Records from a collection
_ _ _ _ _

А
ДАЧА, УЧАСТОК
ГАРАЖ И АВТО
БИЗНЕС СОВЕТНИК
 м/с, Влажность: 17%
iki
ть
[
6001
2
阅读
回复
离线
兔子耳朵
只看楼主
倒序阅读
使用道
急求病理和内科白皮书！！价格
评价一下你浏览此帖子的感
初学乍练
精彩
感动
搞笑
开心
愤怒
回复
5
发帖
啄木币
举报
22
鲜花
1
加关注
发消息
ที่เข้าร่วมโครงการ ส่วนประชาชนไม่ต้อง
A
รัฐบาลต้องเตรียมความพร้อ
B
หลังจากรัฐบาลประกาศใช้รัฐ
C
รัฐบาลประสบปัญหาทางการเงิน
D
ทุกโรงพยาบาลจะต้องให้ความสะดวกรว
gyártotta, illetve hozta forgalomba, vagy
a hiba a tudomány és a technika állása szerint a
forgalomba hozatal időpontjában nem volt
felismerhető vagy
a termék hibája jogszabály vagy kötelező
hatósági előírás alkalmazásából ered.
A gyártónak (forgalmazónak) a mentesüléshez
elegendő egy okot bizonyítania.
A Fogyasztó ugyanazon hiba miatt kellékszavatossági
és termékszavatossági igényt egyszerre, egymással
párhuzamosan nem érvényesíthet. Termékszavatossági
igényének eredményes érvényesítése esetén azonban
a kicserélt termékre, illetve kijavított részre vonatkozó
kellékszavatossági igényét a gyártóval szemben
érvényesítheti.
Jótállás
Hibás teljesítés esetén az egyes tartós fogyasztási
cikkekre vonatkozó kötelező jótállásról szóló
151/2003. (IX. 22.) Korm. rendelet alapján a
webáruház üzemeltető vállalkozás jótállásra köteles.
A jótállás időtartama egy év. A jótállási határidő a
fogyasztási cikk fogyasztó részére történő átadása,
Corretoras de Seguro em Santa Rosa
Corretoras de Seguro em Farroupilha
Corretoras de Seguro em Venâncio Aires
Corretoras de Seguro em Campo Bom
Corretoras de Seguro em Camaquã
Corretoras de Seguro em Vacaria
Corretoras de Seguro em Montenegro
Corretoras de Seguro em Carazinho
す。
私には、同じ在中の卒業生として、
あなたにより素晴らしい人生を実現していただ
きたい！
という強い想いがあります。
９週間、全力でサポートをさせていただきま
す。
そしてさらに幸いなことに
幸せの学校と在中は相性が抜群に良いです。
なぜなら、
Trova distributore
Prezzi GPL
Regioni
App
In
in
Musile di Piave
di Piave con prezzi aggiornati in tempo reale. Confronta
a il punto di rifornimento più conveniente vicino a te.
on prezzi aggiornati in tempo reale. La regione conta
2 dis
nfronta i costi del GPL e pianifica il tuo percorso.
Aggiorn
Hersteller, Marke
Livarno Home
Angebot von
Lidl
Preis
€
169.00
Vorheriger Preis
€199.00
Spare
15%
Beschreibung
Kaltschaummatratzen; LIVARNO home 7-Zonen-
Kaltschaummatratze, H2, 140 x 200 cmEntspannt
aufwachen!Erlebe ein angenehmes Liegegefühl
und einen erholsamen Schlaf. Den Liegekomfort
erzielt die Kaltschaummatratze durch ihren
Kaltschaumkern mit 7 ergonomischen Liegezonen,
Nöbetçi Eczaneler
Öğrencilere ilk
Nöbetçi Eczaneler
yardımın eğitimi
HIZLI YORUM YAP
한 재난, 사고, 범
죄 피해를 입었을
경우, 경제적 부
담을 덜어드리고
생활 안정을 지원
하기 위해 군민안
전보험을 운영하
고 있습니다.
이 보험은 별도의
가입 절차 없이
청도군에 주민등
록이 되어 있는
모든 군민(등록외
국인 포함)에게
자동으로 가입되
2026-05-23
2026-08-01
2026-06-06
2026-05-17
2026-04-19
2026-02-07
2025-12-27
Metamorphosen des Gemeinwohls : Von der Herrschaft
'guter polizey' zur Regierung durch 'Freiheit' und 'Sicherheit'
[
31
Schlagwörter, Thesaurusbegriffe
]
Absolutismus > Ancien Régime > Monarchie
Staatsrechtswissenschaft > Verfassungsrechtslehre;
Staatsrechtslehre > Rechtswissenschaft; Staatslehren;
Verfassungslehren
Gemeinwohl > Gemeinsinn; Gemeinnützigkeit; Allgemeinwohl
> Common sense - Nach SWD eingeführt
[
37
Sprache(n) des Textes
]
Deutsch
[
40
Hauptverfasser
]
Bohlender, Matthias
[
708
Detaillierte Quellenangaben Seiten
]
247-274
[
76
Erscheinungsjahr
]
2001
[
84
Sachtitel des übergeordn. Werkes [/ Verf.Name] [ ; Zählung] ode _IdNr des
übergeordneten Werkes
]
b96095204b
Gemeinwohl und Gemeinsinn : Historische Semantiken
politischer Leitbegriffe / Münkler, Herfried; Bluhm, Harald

_ _ _ _ _

» What the task asks
Copy out every line from the data above in which the word "kötelező" occurs.

» Solution to the problem
a termék hibája jogszabály vagy kötelező
cikkekre vonatkozó kötelező jótállásról szóló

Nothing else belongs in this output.